The 2024 Notes are senior subordinated unsecured obligations of the Company and are not guaranteed by any of our subsidiaries. The 2024 Notes are senior in right of payment to our future subordinated debt, equal in right of payment with the Company’s future senior subordinated debt, and are subordinated in right of payment to our existing and future senior indebtedness, including indebtedness under our existing credit agreement.
A conversion of the 2024 Notes may be settled in cash, shares of our common stock or a combination of cash and shares of our common stock, at our election (subject to, and in accordance with, the settlement provisions of the Indenture). The initial conversion rate for the 2024 Notes is 17.0285 shares of common stock (subject to adjustment as provided for in the Indenture) per $1,000 principal amount of the 2024 Notes, which is equal to an initial conversion price of approximately $58.73 per share, representing a conversion premium of approximately 35% above the closing price of our common stock of $43.50 per share on October 31, 2017. In addition, following certain corporate events that occur prior to the maturity date as described in the Indenture, we will pay a make-whole premium by increasing the conversion rate for a holder who elects to convert its 2024 Notes in connection with such a corporate event in certain circumstances. For purposes of calculating earnings per share, if the average market price of our common stock exceeds the applicable conversion price during the periods reported, shares contingently issuable under the 2024 Notes will have a dilutive effect with respect to our common stock.

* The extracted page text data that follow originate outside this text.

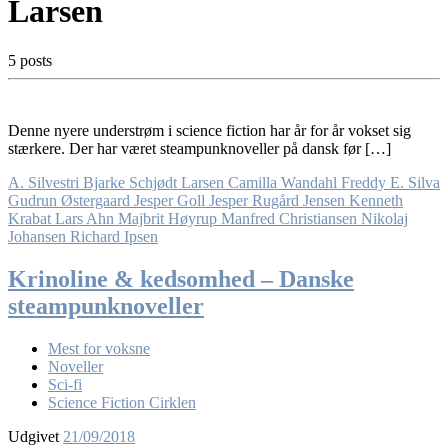
Larsen
5 posts
Denne nyere understrøm i science fiction har år for år vokset sig
stærkere. Der har været steampunknoveller på dansk før […]
A. Silvestri
Bjarke Schjødt Larsen
Camilla Wandahl
Freddy E. Silva
Gudrun Østergaard
Jesper Goll
Jesper Rugård Jensen
Kenneth
Krabat
Lars Ahn
Majbrit Høyrup
Manfred Christiansen
Nikolaj
Johansen
Richard Ipsen
Krinoline & kedsomhed – Danske
steampunknoveller
Mest for voksne
Noveller
Sci-fi
Science Fiction Cirklen
Udgivet
21/09/2018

At December 31, 2017, the “if-converted value” did not exceed the principal amount of the 2024 Notes since the closing sales price of our common stock was less than the conversion price of the 2024 Notes.
Holders of the 2024 Notes may convert their 2024 Notes at their option at any time prior to the close of business on the business day immediately preceding August 15, 2024 only under the following circumstances: (1) during any fiscal quarter commencing after December 31, 2017 (and only during such fiscal quarter), if the last reported sale price of our common stock for at least 20 trading days (whether or not consecutive) during a period of 30 consecutive trading days ending on, and including, the last trading day of the immediately preceding fiscal quarter is greater than or equal to 130% of the applicable conversion price for the 2024 Notes on each applicable trading day; (2) during the five consecutive business day period after any 10 consecutive trading day period (the “measurement period”) in which the “trading price” (as defined in the Indenture) per one thousand U.S. dollar principal amount of Notes for each trading day of such measurement period was less than 97% of the product of the last reported sale price of our common stock and the applicable conversion rate for the 2024 Notes on each such trading day; or (3) upon the occurrence of specified corporate events described in the Indenture.

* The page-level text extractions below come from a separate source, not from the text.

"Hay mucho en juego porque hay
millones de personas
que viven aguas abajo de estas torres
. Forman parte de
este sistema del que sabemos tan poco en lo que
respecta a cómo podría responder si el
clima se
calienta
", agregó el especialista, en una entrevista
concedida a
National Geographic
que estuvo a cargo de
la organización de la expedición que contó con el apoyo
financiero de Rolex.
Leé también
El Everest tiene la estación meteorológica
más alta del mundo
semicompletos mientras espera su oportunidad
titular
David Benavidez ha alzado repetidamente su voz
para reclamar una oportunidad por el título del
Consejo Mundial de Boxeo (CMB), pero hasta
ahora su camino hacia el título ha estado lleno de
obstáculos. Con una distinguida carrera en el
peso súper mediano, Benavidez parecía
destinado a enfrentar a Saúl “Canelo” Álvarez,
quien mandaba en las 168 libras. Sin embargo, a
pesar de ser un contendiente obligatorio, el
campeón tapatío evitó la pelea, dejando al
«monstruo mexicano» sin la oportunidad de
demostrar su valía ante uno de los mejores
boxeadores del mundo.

On or after August 15, 2024 until the close of business on the second scheduled trading day immediately preceding November 15, 2024, holders may convert their 2024 Notes at the option of the holder regardless of the foregoing circumstances. Upon conversion, we may settle the conversion by paying or delivering either shares of our common stock, solely cash, or a combination of cash and shares of our common stock, at our election. It is our intention to settle the principal amount of the 2024 Notes in cash and excess conversion value in shares of our common stock.

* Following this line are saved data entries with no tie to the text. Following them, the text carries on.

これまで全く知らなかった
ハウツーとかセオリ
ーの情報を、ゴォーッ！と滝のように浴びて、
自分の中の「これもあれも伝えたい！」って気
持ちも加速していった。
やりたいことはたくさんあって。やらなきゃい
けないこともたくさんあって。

We reassess the convertibility of the 2024 Notes and the related balance sheet classification on a quarterly basis. As of December 31, 2017, events for early conversion were not met, and thus the 2024 Notes were not convertible as of and for the fiscal quarter beginning January 1, 2018. There have been no conversions as of the date of this filing.
We allocated the gross proceeds of the 2024 Notes between the liability and equity components of the 2024 Notes. The initial liability component of $200.1, which was recorded as long-term debt, represents the fair value of similar debt instruments that have no conversion rights. The initial equity component of $58.7, which was recorded as additional paid-in capital, represents the debt discount and was calculated as the difference between the fair value of the liability component and gross proceeds of the 2024 Notes. The liability component was recognized at the present value of its associated cash flows using a 4.8% straight-debt rate (as defined in Note 2) and is being accreted to interest expense over the term of the 2024 Notes.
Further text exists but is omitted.